A quality game is a lot like fishing. You need to use a big enough net to catch the whole group. You must maintain control without making them feel like they are powerless. You need to give them enough room to run and tire them out, if you get them in the boat too soon, they’ll put up a fight. You have to keep them out of the weeds or everything grinds to a halt. You need to keep them from funning for the bottom or you’re never get them in the boat. You have to use the right bait, a good strong line that will hold if they start to struggle and that can’t be cut right through, the wisdom to know when to let them run and when to reel them in, when to use the net, and when its time to hit them with a bat.
Hooks
A good story grabs you from the very beginning; it lays out the basics of the story, connects with you on an emotional level, and gives you a reason to follow along to the end. This is called the Hook.

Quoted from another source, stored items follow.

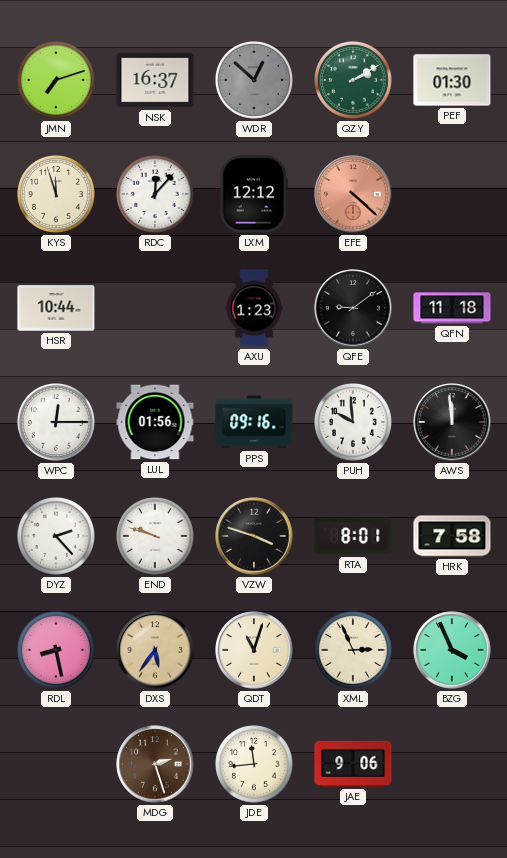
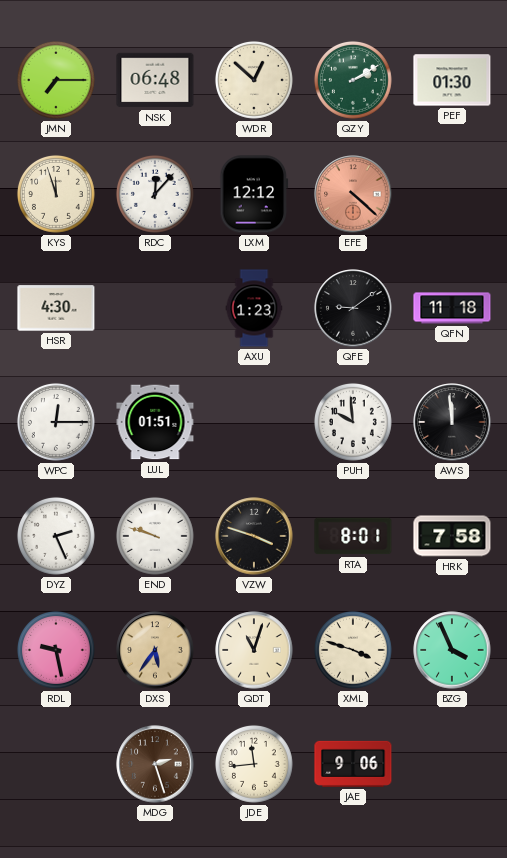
JMN: 7:12 -> 7:15
NSK: 16:37 -> 06:48
WDR dial: grey -> cream
HSR: 10:44 -> 4:30
LUL: 01:56 -> 01:51
PPS: 09:16 -> none
DYZ: 2:23 -> 2:26
RDL: 8:28 -> 9:28
XML: 2:56 -> 3:48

It takes hold of the audience and draws them into the story. A bad hook makes the players feel like they are being dragged along or you lose them entirely and they go looking for something else to do. A good hood grabs the players at a deep emotional level, anger, fear, or curiosity, and makes them want to get in the boat with you and seek the resolution on their own. The bigger your group the more complex the hook, if you don’t grab them all party dissention may derail the game.
It is important to know your players and their characters well. You need to hook them by the emotions so you need to know what makes them tick. All art invokes and emotion. And artful hook makes the players feel the way you want them to and makes them want to go where you lead. A weak hook creates apathy or disinterest and makes the game move slowly, if at all.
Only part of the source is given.